*** Begin section ***

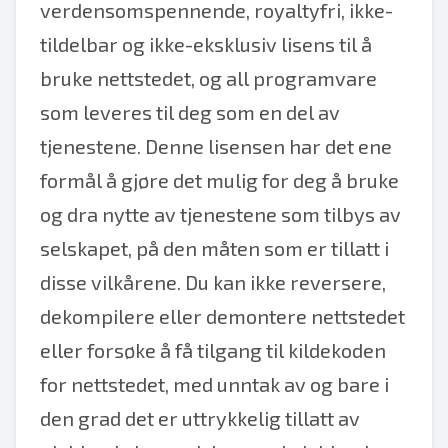
verdensomspennende, royaltyfri, ikke-
tildelbar og ikke-eksklusiv lisens til å
bruke nettstedet, og all programvare
som leveres til deg som en del av
tjenestene. Denne lisensen har det ene
formål å gjøre det mulig for deg å bruke
og dra nytte av tjenestene som tilbys av
selskapet, på den måten som er tillatt i
disse vilkårene. Du kan ikke reversere,
dekompilere eller demontere nettstedet
eller forsøke å få tilgang til kildekoden
for nettstedet, med unntak av og bare i
den grad det er uttrykkelig tillatt av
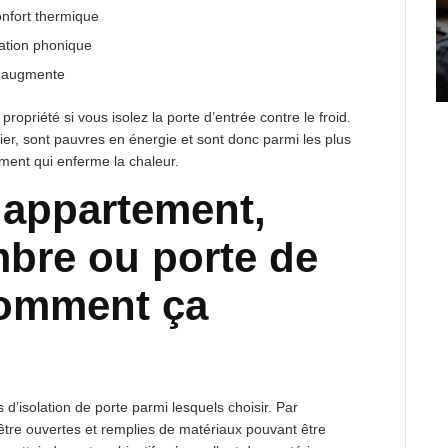
nfort thermique
lation phonique
s augmente
ropriété si vous isolez la porte d’entrée contre le froid.
ier, sont pauvres en énergie et sont donc parmi les plus
iment qui enferme la chaleur.
d’appartement,
bre ou porte de
comment ça
 d’isolation de porte parmi lesquels choisir. Par
être ouvertes et remplies de matériaux pouvant être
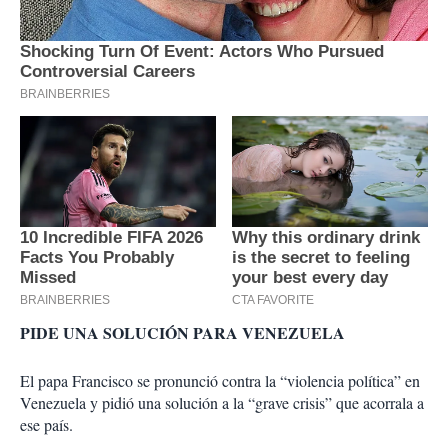
PIDE UNA SOLUCIÓN PARA VENEZUELA
El papa Francisco se pronunció contra la “violencia política” en
Venezuela y pidió una solución a la “grave crisis” que acorrala a
ese país.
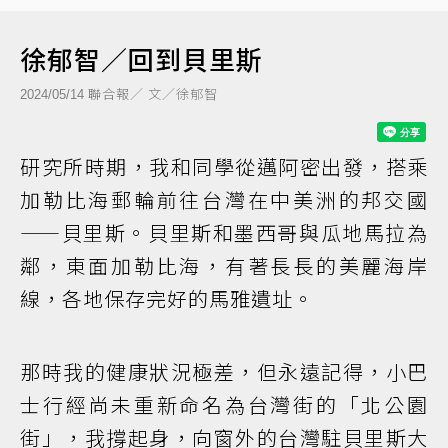
徐郁智／回到貝里斯
聯合報／ 文／徐郁智
2024/05/14
研究所時期，我和同學從邁阿密出發，搭乘
加勒比海郵輪前往台灣在中美洲的邦交國
——貝里斯。貝里斯和墨西哥與瓜地馬拉為
鄰，東面加勒比海，有著長長的美麗海岸
線，各地保存完好的馬雅遺址。
那時我的健康狀況極差，但永遠記得，小巴
士行經尚未重新命名為台灣街的「北公園
街」，我撐起身，向窗外的台灣駐貝里斯大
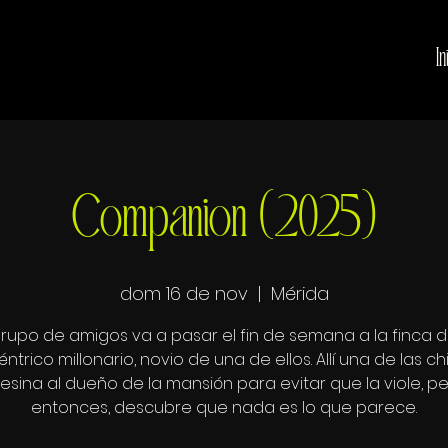
In
Companion (2025)
dom 16 de nov
  |  
Mérida
rupo de amigos va a pasar el fin de semana a la finca 
ntrico millonario, novio de una de ellos. Allí una de las c
esina al dueño de la mansión para evitar que la viole, pe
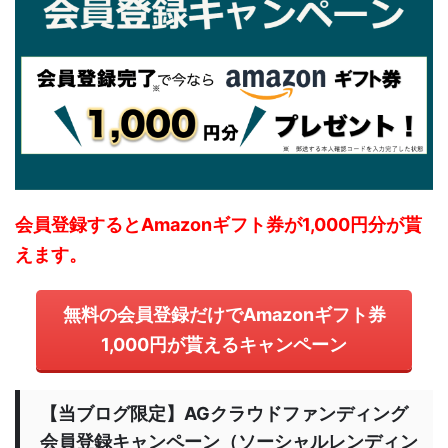
会員登録するとAmazonギフト券が1,000円分が貰
えます。
無料の会員登録だけでAmazonギフト券
1,000円が貰えるキャンペーン
【当ブログ限定】AGクラウドファンディング
会員登録キャンペーン（ソーシャルレンディン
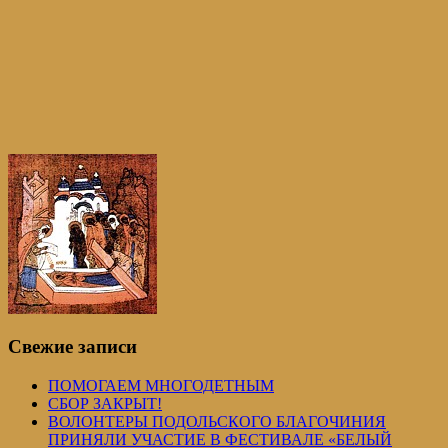
Свежие записи
ПОМОГАЕМ МНОГОДЕТНЫМ
СБОР ЗАКРЫТ!
ВОЛОНТЕРЫ ПОДОЛЬСКОГО БЛАГОЧИНИЯ
ПРИНЯЛИ УЧАСТИЕ В ФЕСТИВАЛЕ «БЕЛЫЙ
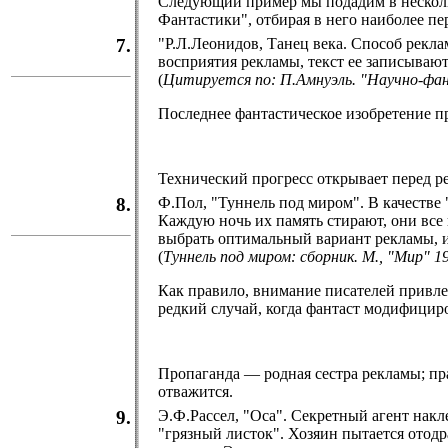
Следующий пример мы подадим в нескольк
Фантастики", отбирая в него наиболее п
7.
"Р.Л.Леонидов, Танец века. Способ рекл
восприятия рекламы, текст ее записывают
(
Цитируется по: П.Амнуэль. "Научно-фа
Последнее фантастическое изобретение при
Технический прогресс открывает перед р
8.
Ф.Пол, "Туннель под миром". В качеств
Каждую ночь их память стирают, они все
выбрать оптимальный вариант рекламы, и т
(
Туннель под миром: сборник. М., "Мир" 1
Как правило, внимание писателей привле
редкий случай, когда фантаст модифицир
Пропаганда — родная сестра рекламы; пра
отважится.
9.
Э.Ф.Рассел, "Оса". Секретный агент накл
"грязный листок". Хозяин пытается отодр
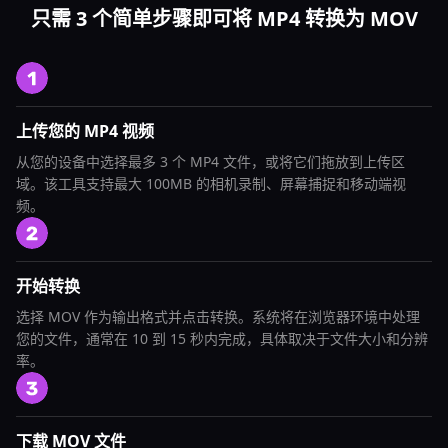
只需 3 个简单步骤即可将 MP4 转换为 MOV
上传您的 MP4 视频
从您的设备中选择最多 3 个 MP4 文件，或将它们拖放到上传区
域。该工具支持最大 100MB 的相机录制、屏幕捕捉和移动端视
频。
开始转换
选择 MOV 作为输出格式并点击转换。系统将在浏览器环境中处理
您的文件，通常在 10 到 15 秒内完成，具体取决于文件大小和分辨
率。
下载 MOV 文件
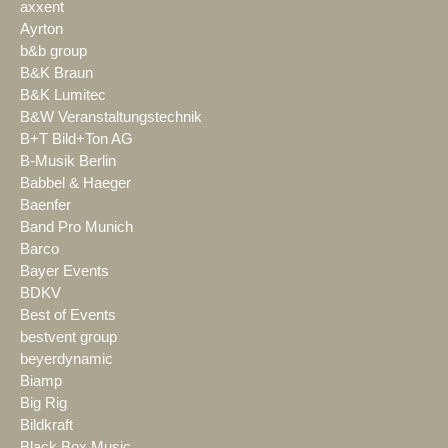
axxent
Ayrton
b&b group
B&K Braun
B&K Lumitec
B&W Veranstaltungstechnik
B+T Bild+Ton AG
B-Musik Berlin
Babbel & Haeger
Baenfer
Band Pro Munich
Barco
Bayer Events
BDKV
Best of Events
bestvent group
beyerdynamic
Biamp
Big Rig
Bildkraft
Black Box Music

*** End section ***

*Activity*: Find every line of the data that includes the string "porte". Copy each of those lines.

*Solved problem*:
ropriété si vous isolez la porte d’entrée contre le froid.
bre ou porte de
 d’isolation de porte parmi lesquels choisir. Par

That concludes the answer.